Lake Bled and a castle perched on a cliff is one of the most beautiful Alpine resorts in Europe.
Postojna Cave and Predjama Castle are world-class attractions!
Baldham - Bled
Baldham -Kransjka Gora 3:52 (344 km)
Kransjka Gora -Bled Camping 35 min (38.5 km)
Bled Camping-Postojna 1 hr 10 Mins (110 km)
Postojna - Piran 1 hr (75 km)
Piran - Ljubljana 1:29 (121km)
Ljubljana - Jeruzalem 1 hr 57 min (173 km)
Jeruzalem - Maribor 1 hr (65 km)
Maribor- Bohinj 2:20 (210 km)
Bohinj-Bled 30 mins (30km)
Bled - Baldham 4:30 hr (380 km)
On the edge of the Triglav National Park, Bled was nominated one of the seven new wonders of the world. It is distinguished by a mild, healing climate and thermal springs of lake water.
Just off the A11/E61 motorway from Austria/Germany, on the way to Ljubljana, Bled is an ideal first stop on our Slovenia adventure.
As with most picturesque places, I ended up taking loads of photos, many of which looked the same... below a small selection.
It is probably the biggest tourist attraction in Slovenia, and although we were there before the sommer holidays started, it was already quite busy: roadworks on the road between Bled and Bled Camping (also the way to Bohinj) resulted in longish waits at traffic lights.
We stayed 4 nights at Bled Camping pricey (€48/night) but well-run. We were glad we'd booked in advance, as it was full by noon.
We had mixed weather: sunny at first, but then 2 solid days of heavy rain. The front brakes on the camper van needed replacing, which was done at a very reasonable price by the local garage (thank you Auto M!), but as they had to wait for the parts, we stayed a day longer than planned, spending the last night on the camper stop near the garage (€25 incl. electricity).
Map showing Bled, with Bled Lake, Bled Island, Bled Castle (Straza), Vintgar gorge (Soteska) and the campsites Bled Camping and Bled River Camping.
Vintgar Gorge in Slovenia’s Julian Alps is one of the most beautiful gorges in the world. It's a ten-minute bike ride from Bled. You can take your dog but not your bike into the gorge.
Nature had the wild Vintgar Gorge to itself for more than 10,000 years – since the end of the last ice age. More than 600 species of plants can be found along the 1,600-metre path through the gorge.
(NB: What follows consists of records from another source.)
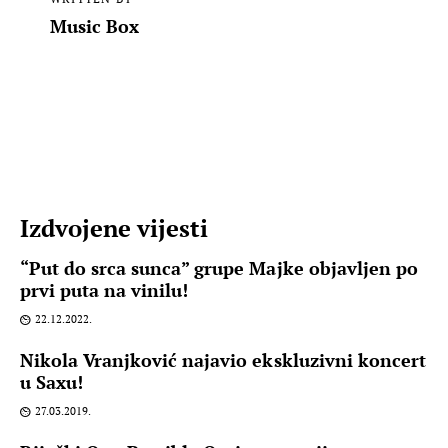
Music Box
Izdvojene vijesti
“Put do srca sunca” grupe Majke objavljen po
prvi puta na vinilu!
22.12.2022.
Nikola Vranjković najavio ekskluzivni koncert
u Saxu!
27.03.2019.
After walking through the gorge, make sure you walk past the cafe/restaurant to below the waterfall, to get a good view looking up at the waterfall and bridge. From the viewing point I walked back on the same side of the river to join the path back, but care was needed: it was steep, muddy and slippery.
Allow time for the (indirect) walk back to the entrance. I visited the gorge by bike from Bled Camping, and the round-trip took 2 hours 10 minutes (komoot tour), including a ten-minute wait at the entrance - I'm sure this wait would be much longer at peak times.
The capital of Slovenia and European Green Capital 2016: colourful and lively! Our visit coincided with a wine festival, EM 2024 public viewing and an LBGT demo.... and we had perfect weather. We camped a 20-minute bus-ride from the centre, just off the motorway (€22 with electricity), but spent the whole, very full day, in the city.
We parked at a small camper stop behind Avtosola Jezica (not to be confused with the nearby Lubljana Resort), about 5km from the city centre: €22 / night with electricity.
The most visited tourist cave in Europe is habitat of the "human fish" (also called proteus or olm).
It was believed that a dragon lived in Postojna Cave, and that the human fish are its offspring. The only European underground vertebrate and the largest underground predator can live for up to 100 years and can survive more than eight years without food.
The cave railway has been operating at the cave for 140 years.
The train ride takes 10 minutes to the main cave and ten minutes back, winding past many wonderful stalagmite and stalagtite formations.
In the main cave, there's a 40-minute walk through many different-sized caverns, one more amazing than the next: definitely the best caves I've ever visited!
We spent the night on the Postojna parking lot (€20), and visited nearby Predjama castle on the following morning.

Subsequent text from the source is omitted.